- Work request:
Scan the records below and copy every line that contains the string "польза".
** Data extract follows **
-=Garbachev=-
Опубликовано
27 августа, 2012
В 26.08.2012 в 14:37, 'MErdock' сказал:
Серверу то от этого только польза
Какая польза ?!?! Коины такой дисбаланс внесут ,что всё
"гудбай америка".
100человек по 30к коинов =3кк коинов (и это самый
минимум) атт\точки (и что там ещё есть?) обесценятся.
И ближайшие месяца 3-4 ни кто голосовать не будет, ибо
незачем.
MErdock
** End of Data extract **
** Data extract follows **
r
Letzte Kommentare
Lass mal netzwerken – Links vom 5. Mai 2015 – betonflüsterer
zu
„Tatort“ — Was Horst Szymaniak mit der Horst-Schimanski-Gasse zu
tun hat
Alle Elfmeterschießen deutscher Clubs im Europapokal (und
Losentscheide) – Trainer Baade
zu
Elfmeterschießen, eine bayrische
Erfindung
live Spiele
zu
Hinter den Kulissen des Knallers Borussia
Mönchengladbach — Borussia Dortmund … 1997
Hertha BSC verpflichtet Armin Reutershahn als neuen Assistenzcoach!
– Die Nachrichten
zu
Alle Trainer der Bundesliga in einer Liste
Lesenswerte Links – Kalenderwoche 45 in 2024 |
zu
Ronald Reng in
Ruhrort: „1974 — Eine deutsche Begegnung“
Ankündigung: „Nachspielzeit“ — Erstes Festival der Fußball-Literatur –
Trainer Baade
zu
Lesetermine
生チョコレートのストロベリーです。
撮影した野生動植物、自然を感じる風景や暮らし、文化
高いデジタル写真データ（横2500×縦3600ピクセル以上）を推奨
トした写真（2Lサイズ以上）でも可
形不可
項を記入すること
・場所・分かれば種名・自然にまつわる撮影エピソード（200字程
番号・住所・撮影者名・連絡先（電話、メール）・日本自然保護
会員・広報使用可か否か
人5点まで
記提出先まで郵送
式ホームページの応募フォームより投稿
** End of Data extract **
** Data extract follows **
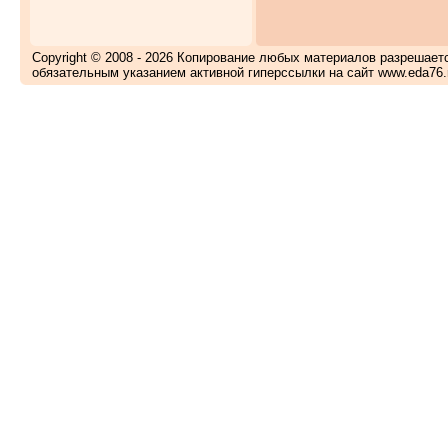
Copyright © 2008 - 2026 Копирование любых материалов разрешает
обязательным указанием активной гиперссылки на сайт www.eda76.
** End of Data extract **
- Task answer:
Серверу то от этого только польза
Какая польза ?!?! Коины такой дисбаланс внесут ,что всё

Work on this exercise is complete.